Material shown
*** Block opens ***
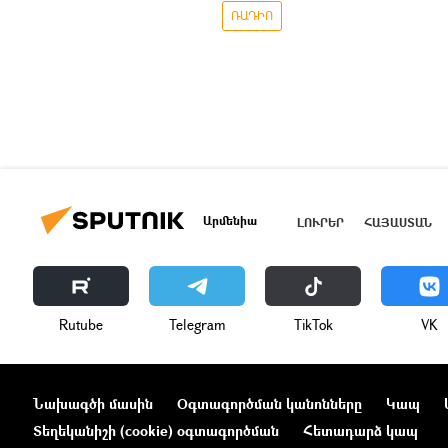
ՌԱԴԻՈ
Արմենիա
ԼՈՒՐԵՐ
ՀԱՅԱՍՏԱՆ
Rutube
Telegram
ТikТоk
VK
Նախագծի մասին
Օգտագործման կանոնները
Կապ
Տեղեկանիշի (cookie) օգտագործման
Հետադարձ կապ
*** Block closes ***
Your goal
Output an exact copy of the material, with the pictures removed.

Reply
ՌԱԴԻՈ
Արմենիա
ԼՈՒՐԵՐ
ՀԱՅԱՍՏԱՆ
Rutube
Telegram
ТikТоk
VK
Նախագծի մասին
Օգտագործման կանոնները
Կապ
Տեղեկանիշի (cookie) օգտագործման
Հետադարձ կապ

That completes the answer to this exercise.